Garden of Eden Paradox

 

As individuals and as a species, I doubt we have much time left on the planet. -

Professor Guy McPherson

 

(for my friend, Helen B)

 

1

 

She makes a fire on which to boil water for tea

on the outer edge of the allotment

below the hanging gardens

of dog roses and forget-me-nots,

 

seemingly unaware of the Sixth Great Extinction event,

which proceeds rapidly (according to plan)

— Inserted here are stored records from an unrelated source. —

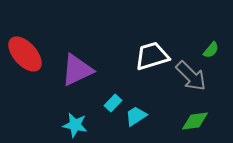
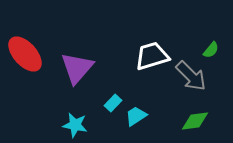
purple triangle: moved 2 px up; rotated 24 degrees counterclockwise
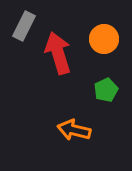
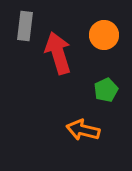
gray rectangle: moved 1 px right; rotated 20 degrees counterclockwise
orange circle: moved 4 px up
orange arrow: moved 9 px right
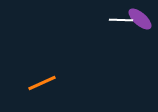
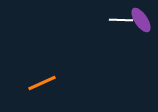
purple ellipse: moved 1 px right, 1 px down; rotated 15 degrees clockwise
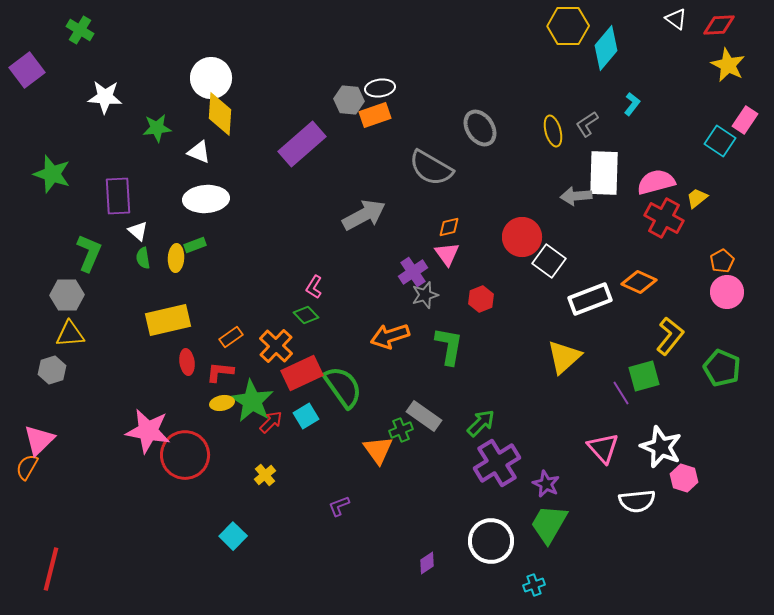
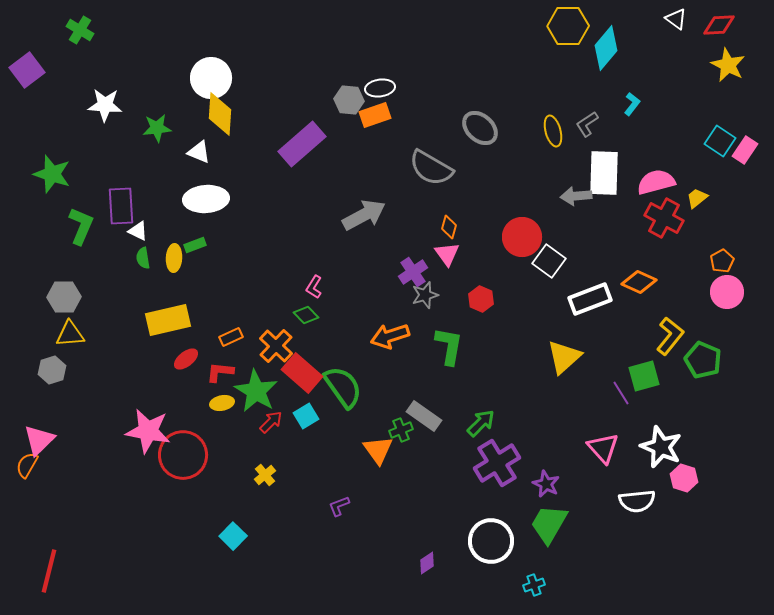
white star at (105, 97): moved 8 px down
pink rectangle at (745, 120): moved 30 px down
gray ellipse at (480, 128): rotated 15 degrees counterclockwise
purple rectangle at (118, 196): moved 3 px right, 10 px down
orange diamond at (449, 227): rotated 60 degrees counterclockwise
white triangle at (138, 231): rotated 15 degrees counterclockwise
green L-shape at (89, 253): moved 8 px left, 27 px up
yellow ellipse at (176, 258): moved 2 px left
gray hexagon at (67, 295): moved 3 px left, 2 px down
red hexagon at (481, 299): rotated 15 degrees counterclockwise
orange rectangle at (231, 337): rotated 10 degrees clockwise
red ellipse at (187, 362): moved 1 px left, 3 px up; rotated 60 degrees clockwise
green pentagon at (722, 368): moved 19 px left, 8 px up
red rectangle at (302, 373): rotated 66 degrees clockwise
green star at (252, 401): moved 4 px right, 10 px up
red circle at (185, 455): moved 2 px left
orange semicircle at (27, 467): moved 2 px up
red line at (51, 569): moved 2 px left, 2 px down
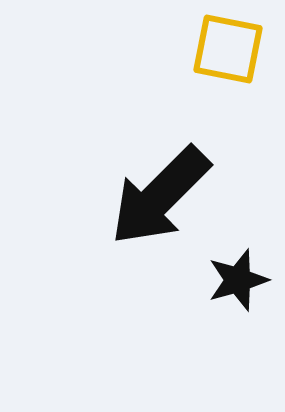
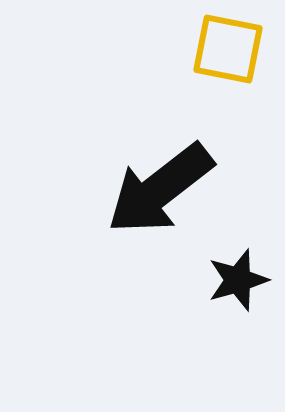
black arrow: moved 7 px up; rotated 7 degrees clockwise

without the ability of organisms

or evolution to keep up.

 

She is ever practical, tending fire, and filling the kettle

at the spout, like Eve might've done for Adam.

We muse at the many beets

growing in the vegetable gardens,

 

the cherry and apple trees, the gooseberry bushes

and strawberry plants trailing,

as if gathering in abundance to tell us:

'All is good with the world.'

 

2

 

Soon she will serve tea, as if we were the last

of the tea drinkers,

her fingers still youthful,

hardly aged these twenty years past.

 

3

 

We talk for a long time about the fruits of the earth,

while the sun pours down

its blessings on our ungodly heads,

and the dog, Bella, barks and wags her old tail.

 

On sunny days like this, one might well believe

life goes on forever,

but the truth sayer in me

has already resigned himself to loving,

 

cont...

 

 

 

 

Garden of Eden Paradox cont...

 

as if each day were his last

in the face of abrupt, rapid, and irreversible global warming

in the earthly paradise,

where we talk playfully, collecting elderflower

 

florets for your summer cordial,

(me keeping stum, so as not to upset you) –

knowing not a single soul wishes

to engage in the inevitable extinction dialogue.

 

 

 

Hymn to a Fish

 

I address you, fish of the North Sea

with my conscience – as it is

on the day the world ends – as I would a dew drop

on a blade of grass…

Brother!

 

Even when I close my eyes to dream things up,

reasons, circumstances, glimmering nets,

the sea currents

that brought you to this plate

 

I can hardly confuse your destruction with fate,

the tall buildings, pavements

and eateries of man offer no hiding place

for a pair like us.

 

You are like a garden to marvel at from afar

and I, the vulgar killer

throwing shadows on that garden.

Brother fish! I cannot dream you back to life.

 

 

 

 

Prayer to the Immortal Wind*

 

I see a darkness

 

like a second death coming...

 

Gone

 

the red-backed shrike from the Brekland fens,

gone aswell the Corn Crake with its song

from the grasslands and hayfields of England.

 

Gone the Kentish Plover from sandy coasts

and brackish inland lakes, where our loved ones

play in the sun, innocent as daylight.

 

Gone too the Great yellow bumblebee

like the Large copper butterfly before it,

gone the long-familiar way of the brown bear,

 

grey wolf and wild boar, beaver and lynx,

wildcat and Great Auk, all extant,

all departed from this green, idyllic land.

 

O immortal wind, hear the mournful verse

of bird, bee and beast: restore all (God's creatures)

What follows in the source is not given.